Castle Clinton - Changing Names and Uses

Changing Names and Uses

  • West Battery was renamed Castle Clinton in 1815, its current official name, in honor of New York City Mayor Dewitt Clinton.
  • The US Army stopped using the fort in 1821 and it was leased to New York City as a place of public entertainment. It opened as Castle Garden on July 3, 1824, a name by which it was popularly known for most of its existence, even to the present time. It served in turn as a promenade, beer garden/restaurant, exhibition hall, opera house, and theater. Designed as an open-air structure it was eventually roofed over to accommodate these uses.
  • In 1850, the castle was the site of two extraordinarily successful concerts given for charity by the Swedish soprano Jenny Lind to initiate her American tour, managed by P. T. Barnum.
  • In 1851, European dancing star Lola Montez performed her notorious "tarantula dance" in Castle Garden.
  • In 1853 and 1854, the famous and very eccentric French conductor and composer of light music Louis-Antoine Jullien (1812-1860) gave dozens of very successful concerts mixing classical and light music.

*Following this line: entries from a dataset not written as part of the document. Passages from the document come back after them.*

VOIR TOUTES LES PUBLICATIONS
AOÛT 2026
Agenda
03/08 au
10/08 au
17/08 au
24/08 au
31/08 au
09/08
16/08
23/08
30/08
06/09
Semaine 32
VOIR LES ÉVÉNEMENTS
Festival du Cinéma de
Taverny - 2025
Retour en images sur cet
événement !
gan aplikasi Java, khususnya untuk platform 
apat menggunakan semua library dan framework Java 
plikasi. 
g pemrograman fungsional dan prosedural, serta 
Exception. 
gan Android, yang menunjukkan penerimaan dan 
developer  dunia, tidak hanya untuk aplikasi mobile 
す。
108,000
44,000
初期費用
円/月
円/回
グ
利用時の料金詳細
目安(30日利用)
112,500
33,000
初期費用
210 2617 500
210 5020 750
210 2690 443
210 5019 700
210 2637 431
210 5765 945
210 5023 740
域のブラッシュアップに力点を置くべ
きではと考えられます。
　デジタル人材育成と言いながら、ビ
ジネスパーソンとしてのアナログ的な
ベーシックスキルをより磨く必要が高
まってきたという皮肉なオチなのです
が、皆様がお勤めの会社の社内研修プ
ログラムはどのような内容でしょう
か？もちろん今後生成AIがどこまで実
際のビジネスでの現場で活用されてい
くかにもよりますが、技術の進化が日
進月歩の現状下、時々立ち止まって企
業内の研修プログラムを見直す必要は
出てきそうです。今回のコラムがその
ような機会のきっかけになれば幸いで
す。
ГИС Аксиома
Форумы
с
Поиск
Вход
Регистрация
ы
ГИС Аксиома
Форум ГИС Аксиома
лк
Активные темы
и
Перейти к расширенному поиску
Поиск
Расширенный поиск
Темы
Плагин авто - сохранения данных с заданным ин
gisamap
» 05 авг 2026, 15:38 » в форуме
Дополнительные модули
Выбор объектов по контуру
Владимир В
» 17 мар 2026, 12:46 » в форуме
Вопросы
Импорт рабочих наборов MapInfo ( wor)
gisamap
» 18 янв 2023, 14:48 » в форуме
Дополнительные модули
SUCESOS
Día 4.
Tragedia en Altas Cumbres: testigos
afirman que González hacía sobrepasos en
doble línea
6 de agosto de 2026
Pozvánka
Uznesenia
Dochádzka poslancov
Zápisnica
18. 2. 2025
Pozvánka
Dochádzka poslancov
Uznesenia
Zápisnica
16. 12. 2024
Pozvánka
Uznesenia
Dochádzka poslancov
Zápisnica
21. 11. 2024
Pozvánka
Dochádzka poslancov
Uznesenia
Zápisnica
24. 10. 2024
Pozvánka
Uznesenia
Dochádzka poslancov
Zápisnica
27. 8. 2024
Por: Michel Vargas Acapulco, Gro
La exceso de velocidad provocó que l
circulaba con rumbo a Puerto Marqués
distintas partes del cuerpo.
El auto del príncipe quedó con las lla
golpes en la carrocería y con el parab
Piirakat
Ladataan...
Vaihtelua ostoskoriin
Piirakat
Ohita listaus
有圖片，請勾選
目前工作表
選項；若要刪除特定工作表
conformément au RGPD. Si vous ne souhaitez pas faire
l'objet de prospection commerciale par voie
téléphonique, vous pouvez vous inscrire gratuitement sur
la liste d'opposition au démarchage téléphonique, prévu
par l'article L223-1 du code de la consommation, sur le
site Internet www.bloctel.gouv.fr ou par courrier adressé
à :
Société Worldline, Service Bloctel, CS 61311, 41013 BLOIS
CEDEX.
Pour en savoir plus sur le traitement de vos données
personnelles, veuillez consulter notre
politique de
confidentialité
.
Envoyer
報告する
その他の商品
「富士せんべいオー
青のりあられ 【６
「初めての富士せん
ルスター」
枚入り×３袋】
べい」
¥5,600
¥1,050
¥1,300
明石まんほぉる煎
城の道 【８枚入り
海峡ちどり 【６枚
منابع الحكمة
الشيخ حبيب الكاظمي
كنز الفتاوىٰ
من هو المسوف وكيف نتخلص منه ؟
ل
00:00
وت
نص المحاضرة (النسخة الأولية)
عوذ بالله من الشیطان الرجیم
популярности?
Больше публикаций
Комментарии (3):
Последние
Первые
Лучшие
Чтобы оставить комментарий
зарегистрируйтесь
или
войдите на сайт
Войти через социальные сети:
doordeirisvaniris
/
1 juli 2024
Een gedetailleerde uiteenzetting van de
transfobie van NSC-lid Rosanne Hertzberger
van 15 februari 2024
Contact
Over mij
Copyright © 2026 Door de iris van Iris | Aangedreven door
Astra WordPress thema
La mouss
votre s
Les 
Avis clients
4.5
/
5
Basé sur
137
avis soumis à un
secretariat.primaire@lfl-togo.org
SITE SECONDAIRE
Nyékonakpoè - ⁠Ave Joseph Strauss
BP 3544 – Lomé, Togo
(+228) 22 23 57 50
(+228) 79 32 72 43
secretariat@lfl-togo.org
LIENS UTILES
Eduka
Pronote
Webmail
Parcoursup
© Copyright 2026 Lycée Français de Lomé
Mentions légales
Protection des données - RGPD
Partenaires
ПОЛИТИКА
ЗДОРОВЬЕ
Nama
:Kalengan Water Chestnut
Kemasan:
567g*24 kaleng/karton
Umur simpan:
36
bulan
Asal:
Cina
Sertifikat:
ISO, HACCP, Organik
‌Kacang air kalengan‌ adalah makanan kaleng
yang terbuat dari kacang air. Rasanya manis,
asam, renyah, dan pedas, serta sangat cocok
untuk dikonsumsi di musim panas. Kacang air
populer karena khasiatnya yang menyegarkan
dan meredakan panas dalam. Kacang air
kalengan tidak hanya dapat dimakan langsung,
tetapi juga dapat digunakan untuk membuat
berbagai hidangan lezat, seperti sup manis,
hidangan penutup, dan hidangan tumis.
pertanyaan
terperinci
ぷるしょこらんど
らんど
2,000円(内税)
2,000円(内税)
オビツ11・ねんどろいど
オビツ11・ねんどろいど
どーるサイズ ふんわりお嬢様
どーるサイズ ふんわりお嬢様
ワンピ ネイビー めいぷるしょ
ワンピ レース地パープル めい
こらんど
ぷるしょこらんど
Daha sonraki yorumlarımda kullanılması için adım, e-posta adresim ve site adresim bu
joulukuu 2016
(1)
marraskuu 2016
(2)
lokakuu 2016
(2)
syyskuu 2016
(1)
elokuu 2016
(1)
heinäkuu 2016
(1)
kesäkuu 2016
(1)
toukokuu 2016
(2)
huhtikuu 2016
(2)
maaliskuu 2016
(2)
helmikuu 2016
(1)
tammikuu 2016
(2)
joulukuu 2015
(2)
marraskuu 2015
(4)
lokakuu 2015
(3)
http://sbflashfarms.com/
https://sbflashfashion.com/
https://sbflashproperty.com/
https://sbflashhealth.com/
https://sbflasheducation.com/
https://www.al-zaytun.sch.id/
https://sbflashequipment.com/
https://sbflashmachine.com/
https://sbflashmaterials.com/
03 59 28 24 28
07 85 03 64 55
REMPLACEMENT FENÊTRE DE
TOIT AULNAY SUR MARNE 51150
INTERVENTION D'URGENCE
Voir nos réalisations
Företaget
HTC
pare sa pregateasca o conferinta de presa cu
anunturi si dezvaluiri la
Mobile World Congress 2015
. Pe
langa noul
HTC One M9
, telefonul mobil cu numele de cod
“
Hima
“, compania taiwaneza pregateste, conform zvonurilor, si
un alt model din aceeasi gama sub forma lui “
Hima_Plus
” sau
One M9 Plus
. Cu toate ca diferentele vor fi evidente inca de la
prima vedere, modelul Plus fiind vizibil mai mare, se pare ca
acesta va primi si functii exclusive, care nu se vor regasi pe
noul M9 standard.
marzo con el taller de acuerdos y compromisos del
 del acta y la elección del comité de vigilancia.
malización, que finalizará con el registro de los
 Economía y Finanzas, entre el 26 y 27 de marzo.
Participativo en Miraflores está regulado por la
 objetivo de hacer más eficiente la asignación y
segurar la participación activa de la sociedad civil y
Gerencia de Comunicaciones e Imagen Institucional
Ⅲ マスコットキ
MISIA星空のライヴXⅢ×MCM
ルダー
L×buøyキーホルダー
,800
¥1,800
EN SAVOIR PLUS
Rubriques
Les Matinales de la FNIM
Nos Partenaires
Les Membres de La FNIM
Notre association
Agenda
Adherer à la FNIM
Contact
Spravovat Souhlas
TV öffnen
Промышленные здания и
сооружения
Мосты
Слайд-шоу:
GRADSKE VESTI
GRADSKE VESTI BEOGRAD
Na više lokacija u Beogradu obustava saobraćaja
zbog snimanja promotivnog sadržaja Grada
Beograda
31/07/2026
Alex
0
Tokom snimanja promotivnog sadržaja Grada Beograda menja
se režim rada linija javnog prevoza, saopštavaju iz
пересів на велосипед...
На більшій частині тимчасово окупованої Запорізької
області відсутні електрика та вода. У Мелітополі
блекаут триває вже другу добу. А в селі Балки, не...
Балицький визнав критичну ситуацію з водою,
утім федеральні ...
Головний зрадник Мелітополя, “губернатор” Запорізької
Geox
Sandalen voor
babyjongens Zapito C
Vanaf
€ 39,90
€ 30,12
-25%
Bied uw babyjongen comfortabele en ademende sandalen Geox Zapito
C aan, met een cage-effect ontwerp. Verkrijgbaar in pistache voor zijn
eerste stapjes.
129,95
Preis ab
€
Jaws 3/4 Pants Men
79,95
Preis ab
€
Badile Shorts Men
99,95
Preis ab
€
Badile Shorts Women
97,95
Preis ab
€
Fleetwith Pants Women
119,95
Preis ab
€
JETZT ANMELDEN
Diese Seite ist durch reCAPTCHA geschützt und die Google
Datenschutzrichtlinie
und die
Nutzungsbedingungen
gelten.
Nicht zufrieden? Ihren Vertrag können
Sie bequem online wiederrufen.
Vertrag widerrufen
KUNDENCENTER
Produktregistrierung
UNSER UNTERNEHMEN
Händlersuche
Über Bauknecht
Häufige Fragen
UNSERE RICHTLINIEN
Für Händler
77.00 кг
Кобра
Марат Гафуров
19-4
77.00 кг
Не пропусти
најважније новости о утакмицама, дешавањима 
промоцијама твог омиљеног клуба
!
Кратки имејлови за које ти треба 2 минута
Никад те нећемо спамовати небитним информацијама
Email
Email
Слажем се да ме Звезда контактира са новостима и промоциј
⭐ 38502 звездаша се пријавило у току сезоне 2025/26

  • In the first half of the 19th century, most immigrants arriving in New York City landed at docks on the east side of the tip of Manhattan, around South Street. On August 1, 1855, Castle Clinton became the Emigrant Landing Depot, functioning as the New York State immigrant processing facility (the nation's first such entity). It was operated by the state until April 18, 1890, when the Federal Government took over control of immigration processing, which subsequentially opened the larger and more isolated Ellis Island facility for that purpose on January 2, 1892. Most of Castle Clinton's immigrant passenger records were destroyed in a fire that consumed the first structures on Ellis Island on 15 June 1897, but it is generally accepted that over 8 million immigrants (and perhaps as many as 12 million) were processed during its operation. Called Kesselgarden by Yiddish-speaking Eastern European Jews, a "Kesselgarden" became a generic term for any situation that was noisy, confusing or chaotic. Prominent persons that were associated with the administration of the immigrant station included Gulian Crommelin Verplanck, Friedrich Kapp, and John Alexander Kennedy.
  • In 1896, Castle Garden became the site of the New York City Aquarium until 1941. For many years it was the city's most popular attraction, attracting hundreds of thousands of visitors a year. The structure was extensively altered and roofed over to a height of several stories, though the original masonry fort remained.
  • In 1941 the politically powerful Park Commissioner Robert Moses wanted to tear the structure down completely, claiming that this was necessary to build a crossing from the Battery to Brooklyn. The public outcry at the loss of a popular recreation site and landmark stymied his effort at demolition, but the aquarium was closed and not replaced until Moses opened a new facility on Coney Island in 1957. See Brooklyn-Battery bridge.